“Vamos conversar com os patos”, disse John Hickenlooper, senador democrata pelo Colorado. Era meio da tarde de uma terça-feira chuvosa, e os colegas de Hickenlooper no Senado estavam, após várias tentativas fracassadas, tentando apresentar uma resolução sobre poderes de guerra ordenando ao presidente Donald Trump que retirasse as forças armadas do país das hostilidades com o Irã. Hickenlooper, porém, estava na outra extremidade do National Mall, caminhando ao longo do Reflecting Pool com vários funcionários. O senador ajoelhou-se à beira da água para alertar um bando de sete patos sobre a ameaça iminente no meio deles. Mais tarde naquela semana, o corpo de um pato foi descoberto flutuando em uma piscina coberta de algas. “Ruína! Não fique aqui”, disse Hickenlooper, acenando com as mãos. “Corra para salvar sua vida. Correr livre!”

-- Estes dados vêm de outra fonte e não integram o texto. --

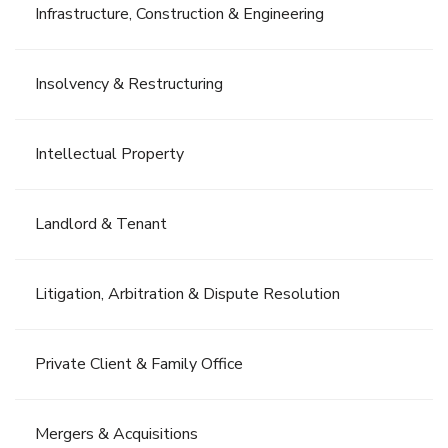
Infrastructure, Construction & Engineering
Insolvency & Restructuring
Intellectual Property
Landlord & Tenant
Litigation, Arbitration & Dispute Resolution
Private Client & Family Office
Mergers & Acquisitions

Dois outros turistas conversavam alegremente com o senador enquanto ele repreendia os pássaros. Parado do outro lado da piscina, um funcionário apontava uma câmera profissional para ele. Hickenlooper voltou-se para os dois convidados. “Sabe, vamos colocar isso em vídeo”, disse ele. “Tudo bem?” As mulheres saem do quadro. Os patos não correm.
Na semana passada, o Reflecting Pool, muitas vezes cenário para selfies e peças do Capitólio, passou para o primeiro plano. Depois que Trump gastou quase US$ 15 milhões do dinheiro dos contribuintes no jato de areia e no recapeamento da piscina “American Flag Blue”, o projeto foi infestado de algas, tornando a água verde de Mountain Dew. Tiras de tinta azul emergiram da água e Trump acusou “vândalos” de cortá-la. “Eles entraram lá com facas”, disse ele. falar do Salão Oval, acrescentando que a polícia iniciou uma investigação e prendeu vários indivíduos que se acredita estarem envolvidos, embora ele não tenha revelado quaisquer nomes. Mas os críticos de Trump vêem apenas corrupção e incompetência. Hickenlooper reservou um tempo do seu dia para fazer um vídeo sobre isso. “Diria: ‘Presidente Trump, isso pertence ao povo americano, mas a vergonha aqui pertence a você e você tem que pagar por isso’”, ele me disse, entre as tomadas.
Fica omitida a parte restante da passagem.